Early on, for purposes of putting on lockdown restrictions and then later rolling them off, Illinois was segmented into 11 subregions. Chicago being one of them.
So referring to chicago restrictions as seperate from the rest of illinois in the instances of control measures like quarantine, while also being combined with the “downstate” portions of illinois for purposes of aggregate statewide measures or state to state comparisons, is generally understood.
This may not be widely understood in less urbane locales such as cleveland and ohio. Addressing Chicago rates of infection, and appropriate responses, specifically rather than lumping together with “downstate” is not unheard of in either of those parts of illinois.
“Ditch the quarantine” aka let people die needlessly? How can you even suggest such a callous thing? The numbers of deaths are only relatively low BECAUSE of the quarantine.
Illinois and Indiana meat the standard to require quarantine. Excluding them while including other states does not mean more people will die as they have the same ratio (according to that metric) of sick people. There would be no difference if you’re around people from Illinois or Hawaii.
Saying that only some states that meet the threshold need to quarantine is hypocritical and illogical.
Applying a given threshold to differently sized geographic delineations chosen for some logical reason is neither hypocritical nor illogical. Perhaps it’s arbitrary, but even a somewhat complex system with multiple criteria would be somewhat arbitrary. Even if it’s designed with rigorous attention to bayesian reasoning, adjusts properly for sampling distortions, etc., why did you pick that confidence level to target?
Of the three choices you suggest they consider (“ditch the quarantine, raise the threshold, or use another metric?”), the first two would seem illogical in a manner that leans toward hypocritical. Those legitimately come off as changing (or eliminating) a rule in the middle of the game when its application would be to one’s own detriment.
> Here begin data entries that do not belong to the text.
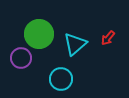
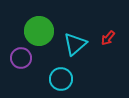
green circle: moved 3 px up
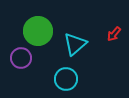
green circle: moved 1 px left
red arrow: moved 6 px right, 4 px up
cyan circle: moved 5 px right
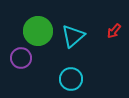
red arrow: moved 3 px up
cyan triangle: moved 2 px left, 8 px up
cyan circle: moved 5 px right
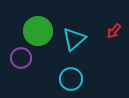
cyan triangle: moved 1 px right, 3 px down
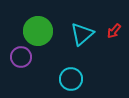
cyan triangle: moved 8 px right, 5 px up
purple circle: moved 1 px up
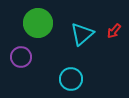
green circle: moved 8 px up
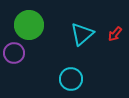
green circle: moved 9 px left, 2 px down
red arrow: moved 1 px right, 3 px down
purple circle: moved 7 px left, 4 px up
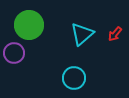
cyan circle: moved 3 px right, 1 px up
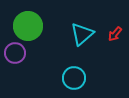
green circle: moved 1 px left, 1 px down
purple circle: moved 1 px right
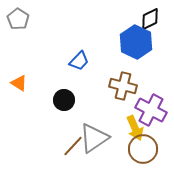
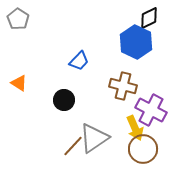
black diamond: moved 1 px left, 1 px up
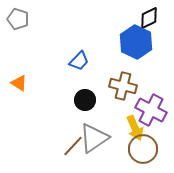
gray pentagon: rotated 15 degrees counterclockwise
black circle: moved 21 px right
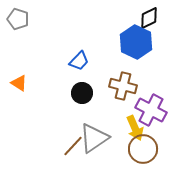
black circle: moved 3 px left, 7 px up
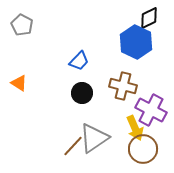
gray pentagon: moved 4 px right, 6 px down; rotated 10 degrees clockwise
It sounds like what they’ve done is to add a little nuance to how they’re applying their metric. There’s a certain logic in defining geographical regions with more granularity for those that contain a larger proportion of the potential inbound traffic that you’re regulating. (Look at VT’s map that has county-level detail for OH, WV, VA, and all the states to their northeast. They also use a single metric that you probably wouldn’t have heard of from any other source – I’m not saying they’ve gotten everything perfect.) If that’s all they’re doing (as walter’s comment above seems to imply), fine.
If they advise Chicagoans that it’s perfectly responsible to pay an unencumbered visit to a given county nearby that is above the same threshold that Chicago is itself above, but also advise residents of that county (or Chicagoans who just took their advice and visited that county) that it’s irresponsible for them to come to Chicago unless they’re going to take extra precautions to avoid spreading the germs they bring (back) with them, that would seem somewhat hypocritical. It would even be reasonable for them to enforce a rule on visitors from such a county without requiring the same of their own citizens when visiting that county, though it would be hypocritical for them to complain if that county then enforced the same rule on visiting Chicagoans.